American Passions. On Nov. 5, the same day as the presidential election, voters in the Sunshine State will speak out about abortion. This consultation, in mobilizing the defenders of this right, may galvanize the Democratic Party, which now believes in its victory.
On April 1, 2024, the Florida Supreme Court issued two important rulings. In one, it upholds state laws limiting access to abortion. By doing this, it paves the way for enforcement of the law, backed by Gov. Ron DeSantis, that prohibits abortion after six weeks of pregnancy, making Florida one of the most restrictive states on this issue. This is a significant victory for Republicans, but a short-lived one.
This is because in the other ruling, the same Supreme Court makes a referendum on the subject possible on Nov. 5, the same day as the presidential election. Months of grassroots work by feminist associations has thus paid off. The right to abortion up until the fetus is viable (basically reinstating the Supreme Court’s 1973 Roe v. Wade ruling, which was nullified by the Dobbs v. Jackson ruling in June 2022) will be guaranteed in the Florida Constitution, if the referendum passes with a 60% majority. The same ruling calls for a referendum on the legalization of recreational marijuana to also finally be held on Nov. 5.
These decisions are very important for the presidential campaign, to the point of potentially flipping the vote. They may in fact strongly mobilize young female voters.
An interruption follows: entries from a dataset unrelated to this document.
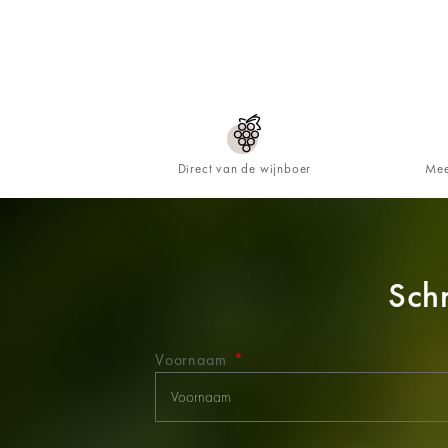
Direct van de wijnboer
Mee
Schr
Voornaam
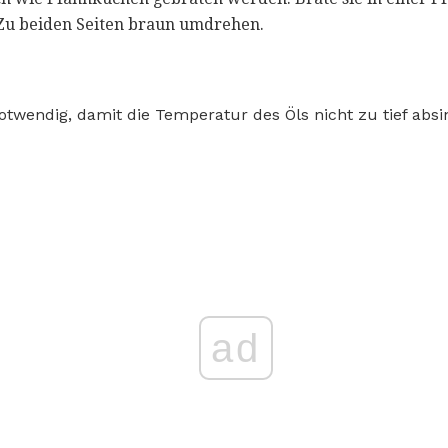
. Zu beiden Seiten braun umdrehen.
otwendig, damit die Temperatur des Öls nicht zu tief absi
ad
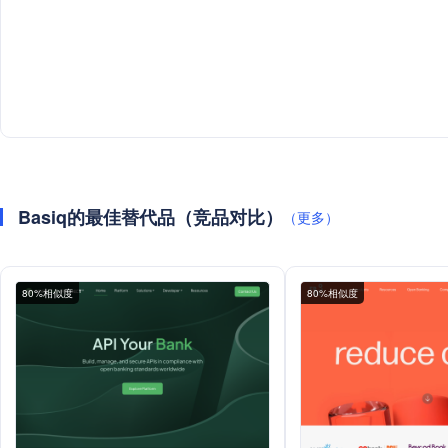
Basiq的最佳替代品（竞品对比）
（更多）
80%相似度
80%相似度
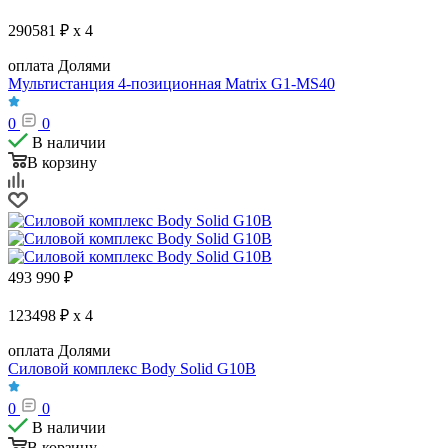
290581 ₽ x 4
оплата Долями
Мультистанция 4-позиционная Matrix G1-MS40
0
0
В наличии
В корзину
493 990
₽
123498 ₽ x 4
оплата Долями
Силовой комплекс Body Solid G10B
0
0
В наличии
В корзину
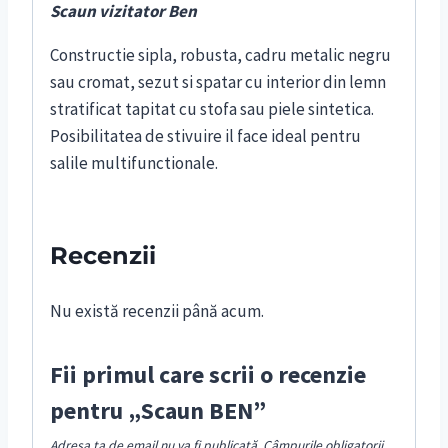
Scaun vizitator Ben
Constructie sipla, robusta, cadru metalic negru
sau cromat, sezut si spatar cu interior din lemn
stratificat tapitat cu stofa sau piele sintetica.
Posibilitatea de stivuire il face ideal pentru
salile multifunctionale.
Recenzii
Nu există recenzii până acum.
Fii primul care scrii o recenzie
pentru „Scaun BEN”
Adresa ta de email nu va fi publicată.
Câmpurile obligatorii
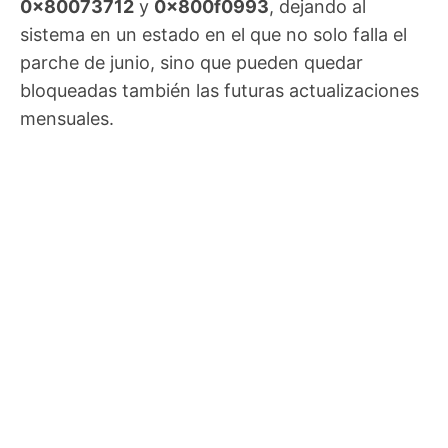
0x80073712
y
0x800f0993
, dejando al
sistema en un estado en el que no solo falla el
parche de junio, sino que pueden quedar
bloqueadas también las futuras actualizaciones
mensuales.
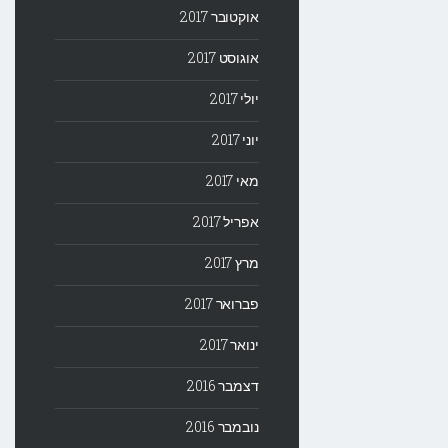
אוקטובר 2017
אוגוסט 2017
יולי 2017
יוני 2017
מאי 2017
אפריל 2017
מרץ 2017
פברואר 2017
ינואר 2017
דצמבר 2016
נובמבר 2016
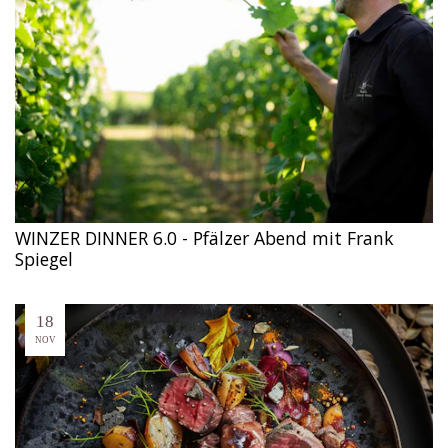
WINZER DINNER 6.0 - Pfälzer Abend mit Frank
Spiegel
18
NOV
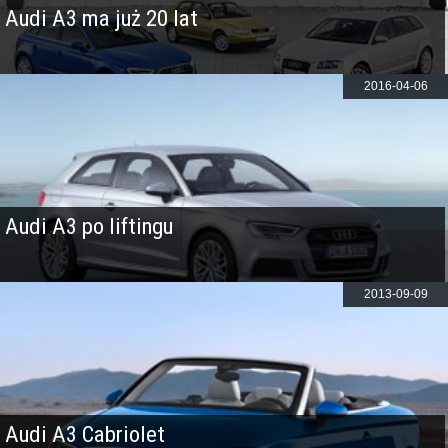
Audi A3 ma już 20 lat
2016-04-06
Audi A3 po liftingu
2013-09-09
Audi A3 Cabriolet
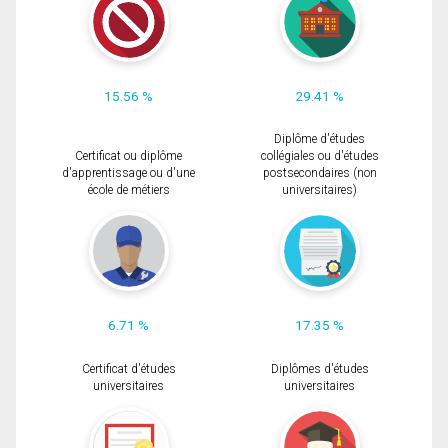
15.56 %
29.41 %
Diplôme d'études
Certificat ou diplôme
collégiales ou d'études
d'apprentissage ou d'une
postsecondaires (non
école de métiers
universitaires)
6.71 %
17.35 %
Certificat d'études
Diplômes d'études
universitaires
universitaires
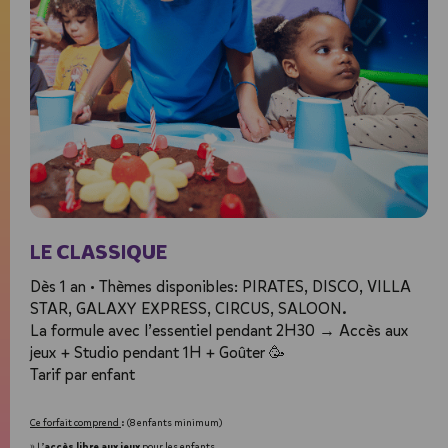
LE CLASSIQUE
Dès 1 an • Thèmes disponibles: PIRATES, DISCO, VILLA
STAR, GALAXY EXPRESS, CIRCUS, SALOON.
La formule avec l’essentiel pendant 2H30 → Accès aux
jeux + Studio pendant 1H + Goûter 🥳
Tarif par enfant
Ce forfait comprend 
: (8 enfants minimum)
accès libre aux jeux
» L’
 pour les enfants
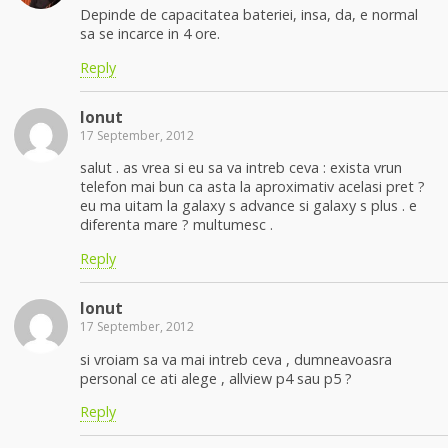
Depinde de capacitatea bateriei, insa, da, e normal
sa se incarce in 4 ore.
Reply
Ionut
17 September, 2012
salut . as vrea si eu sa va intreb ceva : exista vrun
telefon mai bun ca asta la aproximativ acelasi pret ?
eu ma uitam la galaxy s advance si galaxy s plus . e
diferenta mare ? multumesc .
Reply
Ionut
17 September, 2012
si vroiam sa va mai intreb ceva , dumneavoasra
personal ce ati alege , allview p4 sau p5 ?
Reply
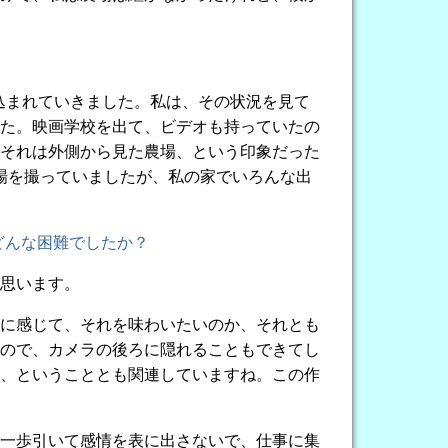
込まれていきました。私は、その状況を見て
た。映画学校を出て、ビデオも持っていたの
それは外側から見た農場、という印象だった
場を撮っていましたが、私の家でいろんな出
どんな困難でしたか？
思います。
に感じて、それを味わいたいのか、それとも
ので、カメラの後ろに隠れることもできてし
、ということとも関連していますね。この作
一歩引いて感情を表に出さないで、仕事に集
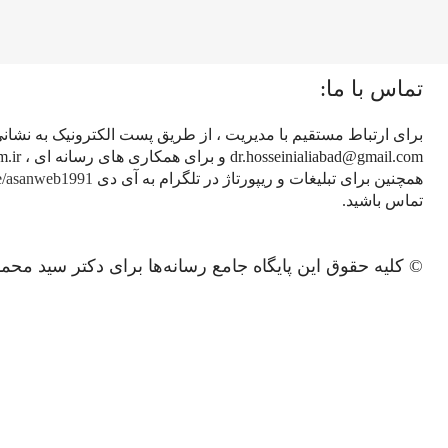
تماس با ما:
برای ارتباط مستقیم با مدیریت ، از طریق پست الکترونیک به نشان
همچنین برای تبلیغات و ریپورتاژ در تلگرام به آی دی
me/asanweb1991
تماس باشید.
© کلیه حقوق این پایگاه جامع رسانه‌ها برای دکتر سید م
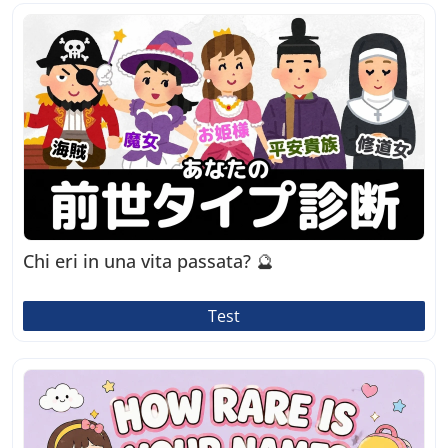
Chi eri in una vita passata? 🔮
Test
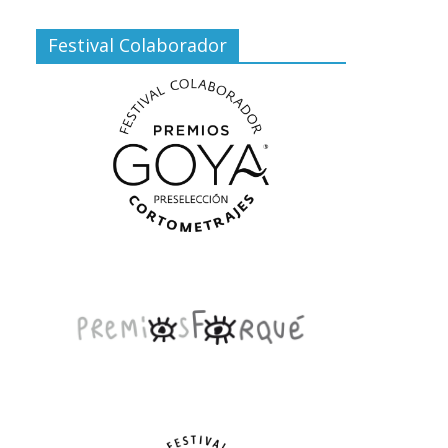
Festival Colaborador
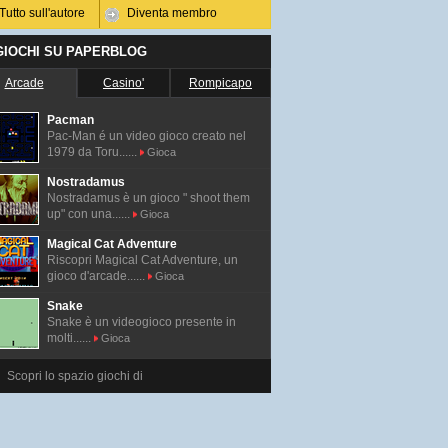
Tutto sull'autore
Diventa membro
 GIOCHI SU PAPERBLOG
Arcade
Casino'
Rompicapo
Pacman
Pac-Man é un video gioco creato nel
1979 da Toru......
Gioca
Nostradamus
Nostradamus è un gioco " shoot them
up" con una......
Gioca
Magical Cat Adventure
Riscopri Magical Cat Adventure, un
gioco d'arcade......
Gioca
Snake
Snake è un videogioco presente in
molti......
Gioca
Scopri lo spazio giochi di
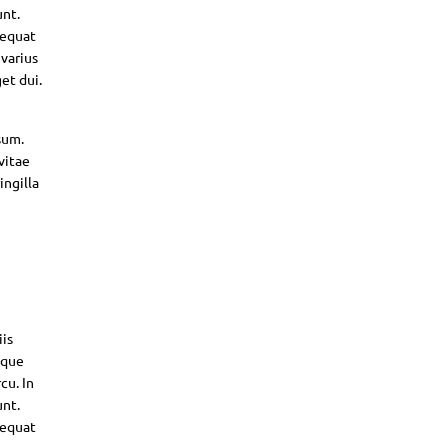
unt.
sequat
 varius
et dui.
sum.
vitae
ingilla
iis
sque
cu. In
unt.
sequat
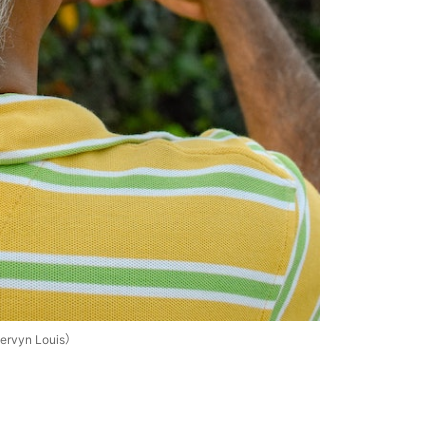
yn Louis）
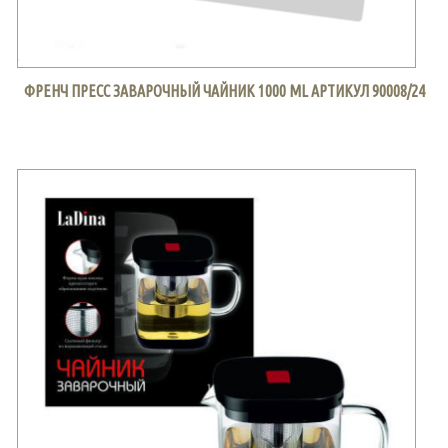
ФРЕНЧ ПРЕСС ЗАВАРОЧНЫЙ ЧАЙНИК 1000 ML АРТИКУЛ 90008/24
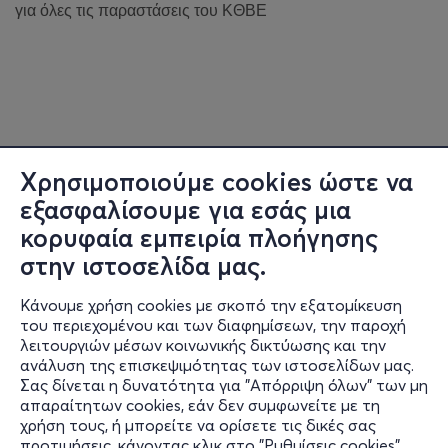
για όλες τις παραστάσεις του ΚΘΒΕ
Χρησιμοποιούμε cookies ώστε να
εξασφαλίσουμε για εσάς μια
κορυφαία εμπειρία πλοήγησης
στην ιστοσελίδα μας.
Κάνουμε χρήση cookies με σκοπό την εξατομίκευση
του περιεχομένου και των διαφημίσεων, την παροχή
λειτουργιών μέσων κοινωνικής δικτύωσης και την
ανάλυση της επισκεψιμότητας των ιστοσελίδων μας.
Σας δίνεται η δυνατότητα για "Απόρριψη όλων" των μη
Πληροφορίες
απαραίτητων cookies, εάν δεν συμφωνείτε με τη
χρήση τους, ή μπορείτε να ορίσετε τις δικές σας
Υποστήριξη
προτιμήσεις, κάνοντας κλικ στο "Ρυθμίσεις cookies".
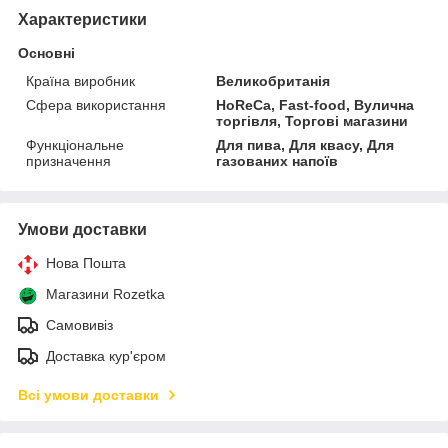
Характеристики
Основні
Країна виробник
Великобританія
Сфера використання
HoReCa, Fast-food, Вулична
торгівля, Торгові магазини
Функціональне
Для пива, Для квасу, Для
призначення
газованих напоїв
Умови доставки
Нова Пошта
Магазини Rozetka
Самовивіз
Доставка кур'єром
Всі умови доставки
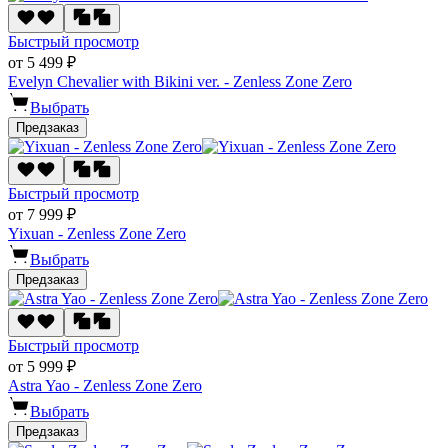
Быстрый просмотр
от 5 499 ₽
Evelyn Chevalier with Bikini ver. - Zenless Zone Zero
Выбрать
Предзаказ
Быстрый просмотр
от 7 999 ₽
Yixuan - Zenless Zone Zero
Выбрать
Предзаказ
Быстрый просмотр
от 5 999 ₽
Astra Yao - Zenless Zone Zero
Выбрать
Предзаказ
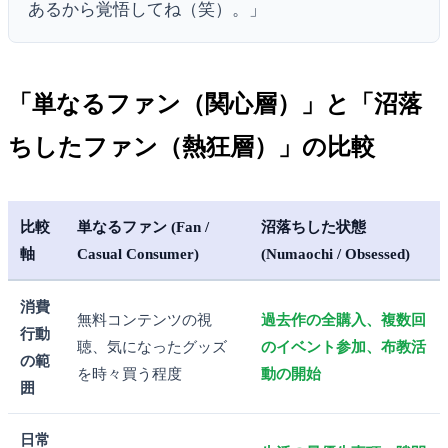
あるから覚悟してね（笑）。」
「単なるファン（関心層）」と「沼落
ちしたファン（熱狂層）」の比較
比較
単なるファン (Fan /
沼落ちした状態
軸
Casual Consumer)
(Numaochi / Obsessed)
消費
無料コンテンツの視
過去作の全購入、複数回
行動
聴、気になったグッズ
のイベント参加、布教活
の範
を時々買う程度
動の開始
囲
日常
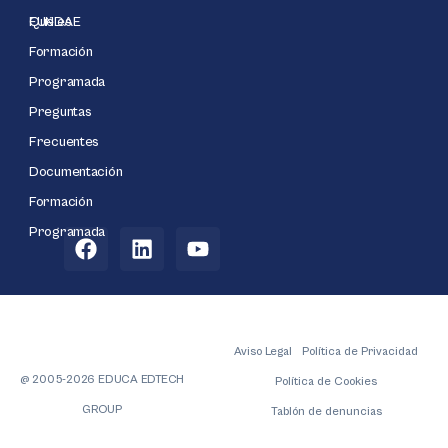
Qué es
FUNDAE
Formación
Programada
Preguntas
Frecuentes
Documentación
Formación
Programada
Aviso Legal
Política de Privacidad
@ 2005-2026 EDUCA EDTECH
Política de Cookies
GROUP
Tablón de denuncias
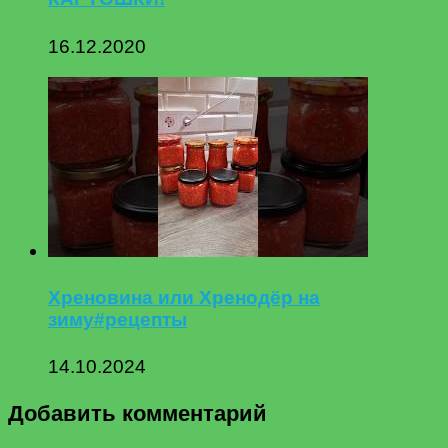
16.12.2020
Хреновина или Хренодёр на
зиму#рецепты
14.10.2024
Добавить комментарий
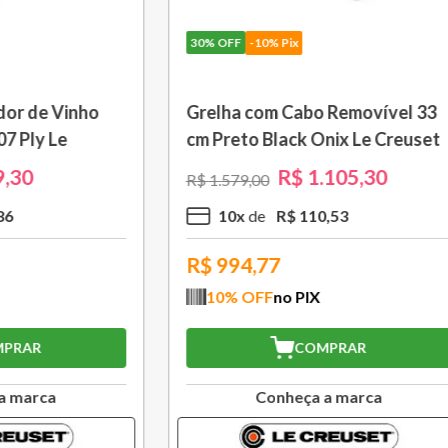
10% Pix
30%
OFF
-10% Pix
om Cabo Removível 33
Bule Grand Cerâmica 1,3
 Black Onix Le Creuset
Caribe Le Creuset
R$
1
.
105
,
30
R$
370
,
30
00
R$
529
,
00
R$
110
,
53
3
x
R$
123
,
43
,77
R$
333,27
FF
no PIX
10
% OFF
no PIX
COMPRAR
COMPRAR
Conheça a marca
Conheça a marc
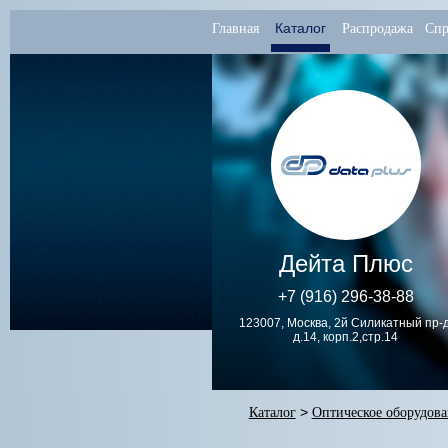
Каталог
Главная
Распродажа
Спр
Дейта Плюс
+7 (916) 296-38-88
123007, Москва, 2й Силикатный пр-д
д.14, корп.2,стр.14
Каталог
>
Оптическое оборудов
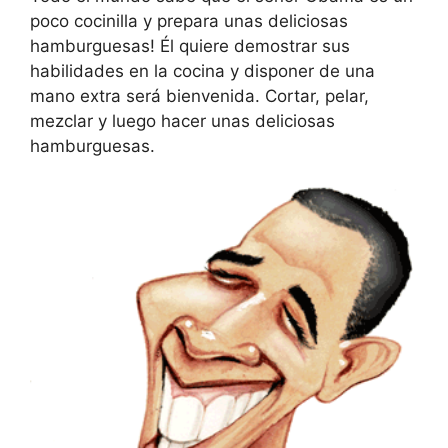
poco cocinilla y prepara unas deliciosas
hamburguesas! Él quiere demostrar sus
habilidades en la cocina y disponer de una
mano extra será bienvenida. Cortar, pelar,
mezclar y luego hacer unas deliciosas
hamburguesas.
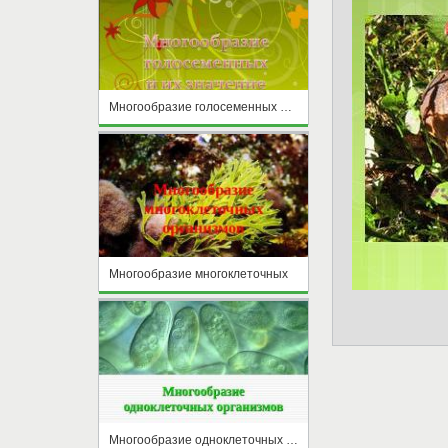
Многообразие голосеменных и их значение
Многообразие многоклеточных
Многообразие одноклеточных организмов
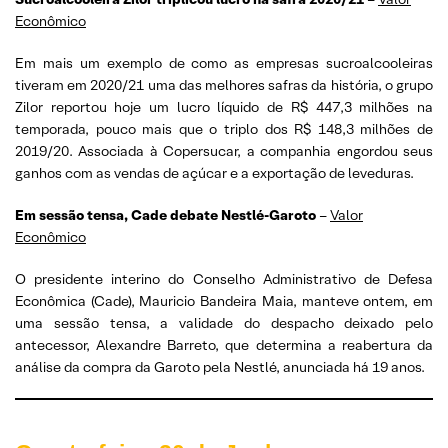
Econômico
Em mais um exemplo de como as empresas sucroalcooleiras
tiveram em 2020/21 uma das melhores safras da história, o grupo
Zilor reportou hoje um lucro líquido de R$ 447,3 milhões na
temporada, pouco mais que o triplo dos R$ 148,3 milhões de
2019/20. Associada à Copersucar, a companhia engordou seus
ganhos com as vendas de açúcar e a exportação de leveduras.
Em sessão tensa, Cade debate Nestlé-Garoto
–
Valor
Econômico
O presidente interino do Conselho Administrativo de Defesa
Econômica (Cade), Mauricio Bandeira Maia, manteve ontem, em
uma sessão tensa, a validade do despacho deixado pelo
antecessor, Alexandre Barreto, que determina a reabertura da
análise da compra da Garoto pela Nestlé, anunciada há 19 anos.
Since Dobbs v. Jackson, referendums on abortion have sided with defenders of this right, even in conservative states. If voter turnout confirms the right to abortion again, who, between Joe Biden and Donald Trump, will this electorate favor? Nothing is certain, of course, but the prospect of these two referendums that can galvanize their opponents is bad news for Republicans.
Will conservative candidates base their campaign on an anti-abortion platform? Or will they choose to talk about it as little as possible? The first scenario would be a strategic mistake; with the second, they’d risk losing control, as Democrats will beat the subject to death with carefully chosen clips and storytelling. On Monday, April 8, Trump spoke out in favor of defending the Dobbs v. Jackson ruling and opposing a federal law limiting abortion. He knows that, even among Republican voters, there is unprecedented support for this right.
Personal Liberty
COVID-19 struck, and with it, so did debates on government interference in private life and personal liberties. In Florida, they were particularly contentious. Yet DeSantis’s law, precisely by rolling back this right that made the state a haven for women in the South, has widened the gap. And if male politicians dispute this right, who says they won’t do the same to others in the future? That will be the message Democrats aim toward independent and Republican voters.
Could Florida become a swing state, or rather, shift power to the Democratic Party again? Trump won the state over Biden by three points in 2020, but DeSantis was reelected governor with a 19-point lead in 2022. Senate seats (that of Rick Scott, for example, won narrowly in 2018) and the House of Representatives are also in play. Yet, small impacts at the margin in certain districts could be enough to tip the balance of the majority.
Therefore, Democrats are confident in their victory, which would give the Sunshine State’s 30 electoral votes to Biden (triple those of Wisconsin and double Michigan’s). While Alabama amplifies the argument, recognizing frozen embryos as people, and the U.S. Supreme Court is set to make a decision regarding abortion pills, the White House promises a federal law guaranteeing nationwide access to abortion on its part and, on March 18, published an executive order to advance research and innovation in the field of women’s health. Additionally, the federal government just facilitated access to in vitro fertilization for its civil servants, notably including a reimbursement of up to $25,000 a year for IVF procedures.
In the 2022 midterm elections, Democratic candidates for Congress and governorships who supported the right to abortion performed better than Biden did in 2020, notably in the key states of Arizona, Michigan, Pennsylvania and Wisconsin, among a very specific and coveted electorate: white women with college degrees living in suburbs. Trump would like to regain support from these types of voters. His current message to them is primarily focused on security and nationalism, claiming to want to protect them from “rapist migrants.” Can he, with his overt refusal to go further than Dobbs v. Jackson, of which he is one of the major architects, convince them to vote for him (again)?